Con esta obra, no es que su autor haya creado un género híbrido. Todo lo contrario, se mantiene fiel a sus modelos, especialmente a Borges, cuyos ensayos se hallan más cerca de la ficción; de ahí que las notas al pie de página que usa Murillo se hacen accesorias a la trama, como también lo hacía Renato Prada en algunas de sus obras, especialmente en su novela Mientras cae la noche (1988).

Además, podemos apreciar su habilidad en el diseño de secuencias con las que logra sumergirnos en una fabulación fraccionada, fruto de una paradoja borgiana, cuando dice: “La paradoja. Lo que lo mantenía en la orilla era la paradoja. En el borde, en la playa del mar”. Pero hay algo más que el autor explicita, cuando dice: “Más bien la oscuridad”. Por cuanto la oscuridad emerge no solo del fondo del mar, sino del destino de sus protagonistas; entonces, es en ese razonamiento que cobran sentido las pesadillas que el autor anima, sin afectar las motivaciones que alientan los hechos reales. Si bien la trama de esta novela es sencilla, se hace intensa en su desarrollo histórico; por una parte, ambientada con el portulano de Juan de la Costa y, por otra, con la evidencia del viaje que define el destino de sus protagonistas, especialmente de Lutwidge y Tariq o, quizás, sea más preciso decir en Tariq y su circunstancial encuentro con Lutwidge.

Esta novela traza una serie de caminos; uno de ellos es el que Tariq Usuriaga va a seguir, en cierto modo ligado con el portulano que dibujó Juan de la Cosa.
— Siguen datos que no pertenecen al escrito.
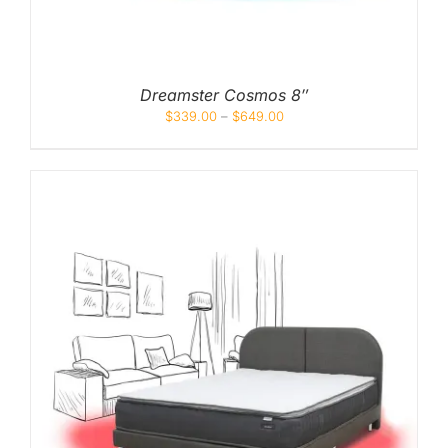
Queen
Super Single
Dreamster Cosmos 8″
Single
$
339.00
–
$
649.00
By Type
Bonnel Spring
Foam
High-Density Foam
Latex
Memory Foam
Orthopedic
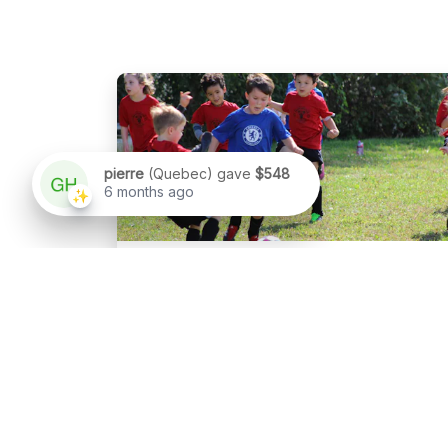
Sport
Soccer Challenges
Content goes here.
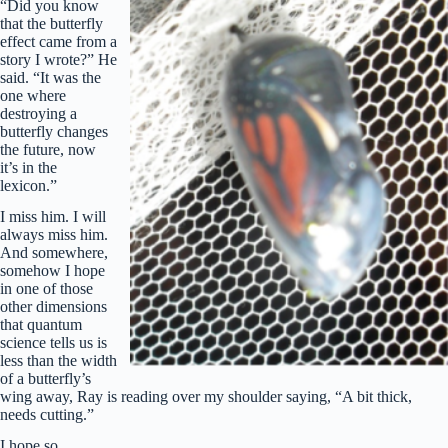
“Did you know
that the butterfly
effect came from a
story I wrote?” He
said. “It was the
one where
destroying a
butterfly changes
the future, now
it’s in the
lexicon.”
I miss him. I will
always miss him.
And somewhere,
somehow I hope
in one of those
other dimensions
that quantum
science tells us is
less than the width
of a butterfly’s
wing away, Ray is reading over my shoulder saying, “A bit thick,
needs cutting.”
I hope so.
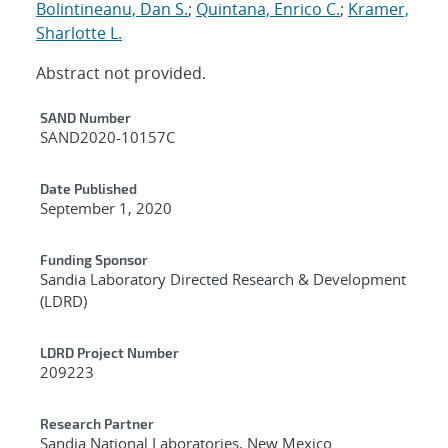
Bolintineanu, Dan S.
;
Quintana, Enrico C.
;
Kramer,
Sharlotte L.
Abstract not provided.
Additional Metadata
SAND Number
SAND2020-10157C
Date Published
September 1, 2020
Funding Sponsor
Sandia Laboratory Directed Research & Development
(LDRD)
LDRD Project Number
209223
Research Partner
Sandia National Laboratories, New Mexico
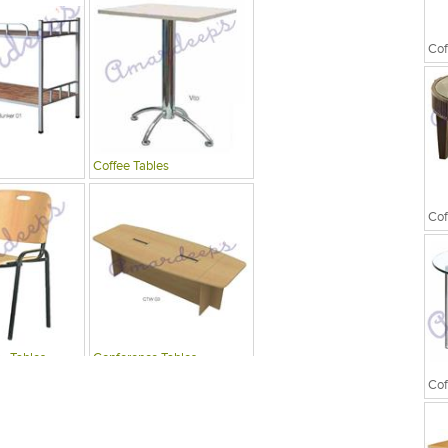
Cof
Coffee Tables
Cof
 , Tables
Conference Tables
Cof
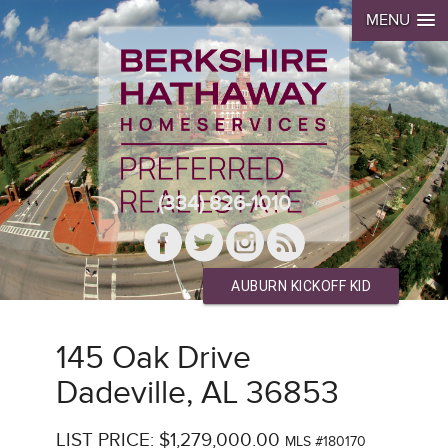
MENU
(334) 826-1010
AUBURN KICKOFF KID
145 Oak Drive
Dadeville, AL 36853
LIST PRICE: $1,279,000.00
MLS #180170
Es un camino de tiempo y espacio. Aclaremos, la visión que Murillo expone sobre el cartógrafo y su oficio cobra relieve en una serie de conjeturas sobre el destino de dichos personajes, junto a otros que aparecen circunstancialmente. Aquí la paradoja se hace significativa en la visión del mundo de entonces, el de ahora y el de siempre.
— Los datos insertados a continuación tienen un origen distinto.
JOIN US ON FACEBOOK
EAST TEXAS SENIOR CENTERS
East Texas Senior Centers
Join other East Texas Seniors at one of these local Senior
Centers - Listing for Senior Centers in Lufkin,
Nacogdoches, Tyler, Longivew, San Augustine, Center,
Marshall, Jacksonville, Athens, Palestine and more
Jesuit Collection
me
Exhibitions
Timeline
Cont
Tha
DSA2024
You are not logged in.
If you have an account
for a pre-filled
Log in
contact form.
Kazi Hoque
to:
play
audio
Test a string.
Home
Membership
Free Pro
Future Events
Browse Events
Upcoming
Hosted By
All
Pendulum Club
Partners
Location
CAMINO. Tanger es otro de sus caminos, significativamente animado a partir de una fotografía que se hallaba colgada en la pared del bar del Hotel de Muniria. Foto histórica en la que aparecen Burroughs, Kerouac y Ginsberg, figuras notables de la literatura universal, que pasaron por ese hotel. Al margen de ésas y otras fotos, se dan las secuencias que las hacen perceptibles, especialmente con las notas que van al pie de la página. Podría pensarse que el final de este camino está en Santoña, pero no. Está en: “El abismo dentro del abismo, la locura, el espía en Portugal, los cadáveres extraviados, los mapas perdidos, los sudores de la resaca, las esferas invisibles, los abismos posibles, los rumores salvajes”. Párrafo con el que concluye su historia.
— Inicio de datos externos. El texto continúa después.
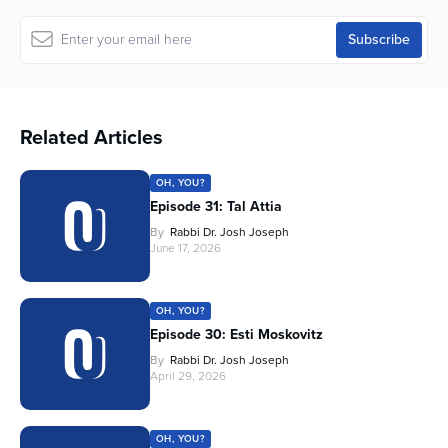
Related Articles
OH, YOU?
Episode 31: Tal Attia
By
Rabbi Dr. Josh Joseph
June 17, 2026
OH, YOU?
Episode 30: Esti Moskovitz
By
Rabbi Dr. Josh Joseph
April 29, 2026
OH, YOU?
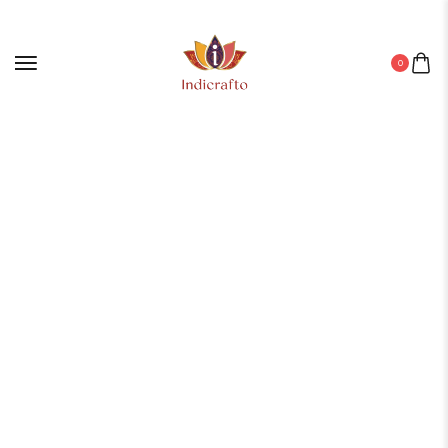
0
Home
/
BRONZE
/
Bronze Products
/ DEGCHI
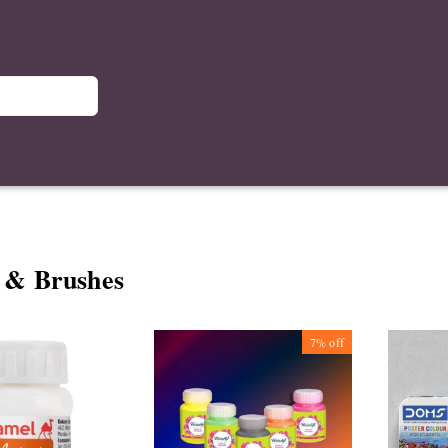
 & Brushes
7%
off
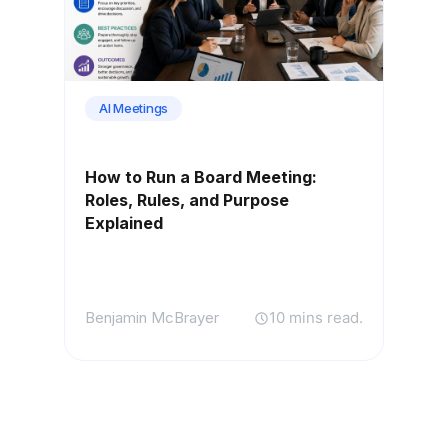
AI Meetings
How to Run a Board Meeting:
Roles, Rules, and Purpose
Explained
Benjamin McBrayer
10 mins read.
Por lo general, toda obra primigenia nos lleva a una exploración de los recursos con los que cuenta su autor; en el caso de Mauricio Murillo, esta su primera novela se halla pulcramente trabajada, tanto en su diseño fabulado, como en su lenguaje, al igual que en los detalles tomados de la realidad, a través de la patética visión de los últimos instantes de la estrella de Hollywood: Natasha Nikolaevna Gaudín, de origen ruso, mejor conocida como Natalie Wood. La ambientación histórica es sobria, a pesar de su trágico desenlace. Inclusive el título, Los abismos imposibles, tiene características de ensayo; en tal sentido, no está jejos de las fabulaciones existencialistas de Sartre y Camus, con una suerte poética que nos recuerda al viaje final de Virgilio, en la fabulosa novela de Hermann Broch La Muerte de Virgilio (1945).

Finalmente, es probable que alguien considere que esta novela no es de ambientación boliviana, por su escenario, personajes y motivaciones estéticas.

Para nosotros, es una muestra singular de la novelística boliviana que se produce dentro de la llamada cultura de la democracia.